Appellant contends that defendant is in any event liable, for he agreed jointly with the principal debtor to be bound for the payment of the loans and agreed that the guaranty "shall be binding and in full force for a period of five years from date hereof and until all loans made hereunder shall he fully paid.,, We have italicized the clause upon which so much reliance is placed. The case of Farmers & M. Bank v. Kercheval, supra, presents facts more like those met here than any other case to which our attention has been called. It was there said that any renewal granted within the time limited- by the guaranty which extended the due date beyond such time released the guarantor if done without his consent, but that was not necessary to a decision, since it appeared that the renewal was after the expiration of the time the guaranty was specified to be in force. Nat. Exch. Bank v. Gay, supra; Merchants Nat. Bank v. Hall, 83 N. Y. 338, 38 Am. Rep. 434; D. L. & W. R. Co. v. Burkhard, 114 N. Y. 197, 21 N. E. 156, cited by appellant, do not appear to touch the question now considered. Effect mast be given to the time stipulated as the duration for the guaranty. A loan made any time prior to January 28, 1921, would be covered, even if it did not fall due until later, provided it was for such period as banks customarily make, and there should be no difference between making a new loan and renewing or extending one already obtained. On the other hand, since no loan made after the time limited in the guaranty would be secured by it, neither should thereafter a renewal for a definite period be held covered by the guaranty.
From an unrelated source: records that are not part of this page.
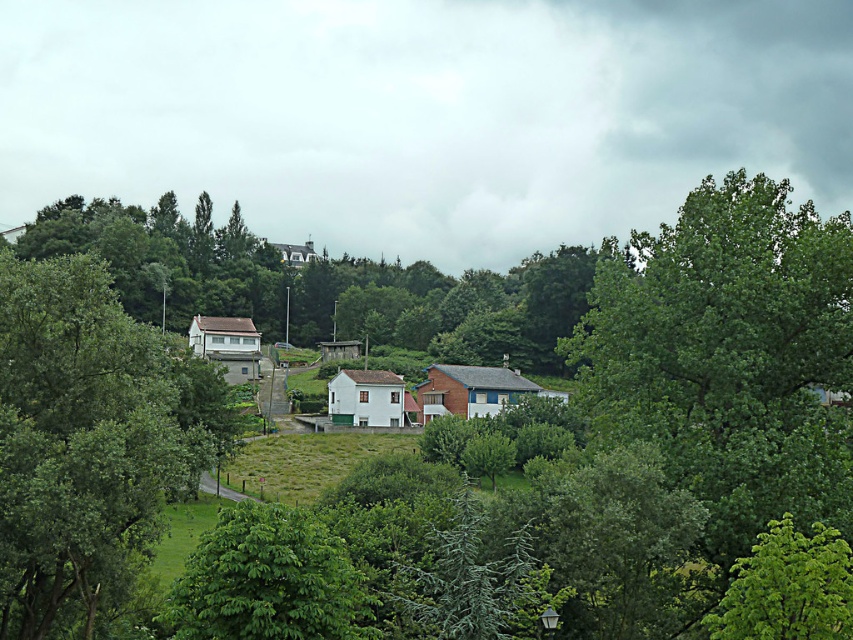 Question: Which object is farther from the camera taking this photo?

Choices:
 (A) green leafy tree at lower center
 (B) green leafy tree at right
 (C) green leafy tree at left

Answer: (B)

Question: Which object appears closest to the camera in this image?

Choices:
 (A) green leafy tree at right
 (B) green leafy tree at lower center
 (C) green leafy tree at left
 (D) green leafy tree at center

Answer: (B)

Question: Does green leafy tree at lower center have a smaller size compared to green leafy tree at lower right?

Choices:
 (A) no
 (B) yes

Answer: (A)

Question: Considering the real-world distances, which object is closest to the green leafy tree at right?

Choices:
 (A) green leafy tree at center
 (B) green leafy tree at left

Answer: (B)

Question: Can you confirm if green leafy tree at left is positioned to the right of green leafy tree at lower center?

Choices:
 (A) yes
 (B) no

Answer: (B)

Question: Does green leafy tree at left lie behind green leafy tree at center?

Choices:
 (A) yes
 (B) no

Answer: (B) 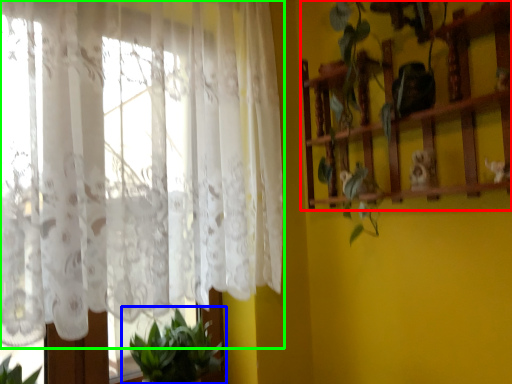 Question: Which object is positioned farthest from shelf (highlighted by a red box)? Select from houseplant (highlighted by a blue box) and curtain (highlighted by a green box).

Choices:
 (A) houseplant
 (B) curtain

Answer: (A) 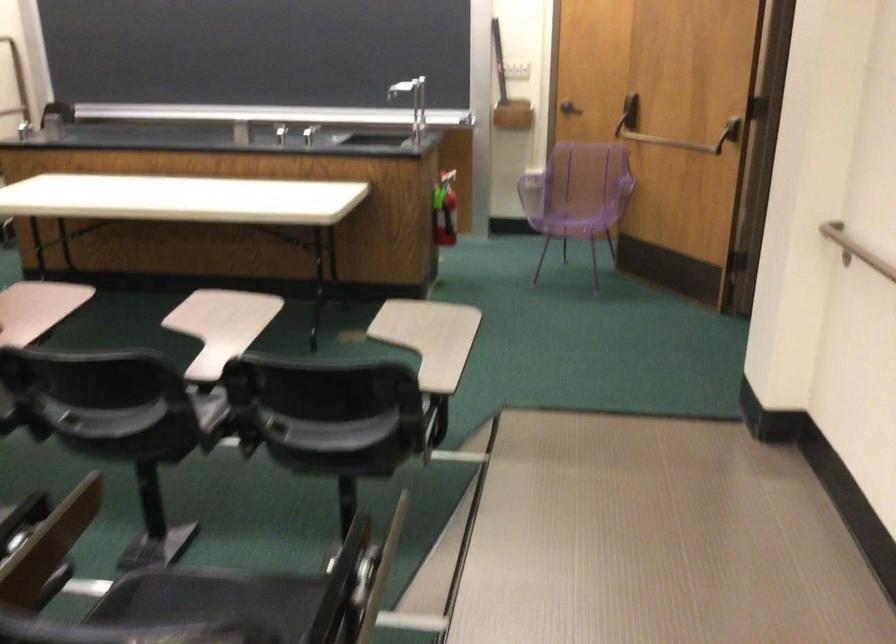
We therefore conclude that if it is made to appear that after January 28, 1921, without the consent of the guarantors, these several loans were renewed or extended for a definite period by a note or contract valid and binding as between plaintiff and the company, the legal result would be a release of the guarantors.
The order is reversed and the cause is remanded for a new trial.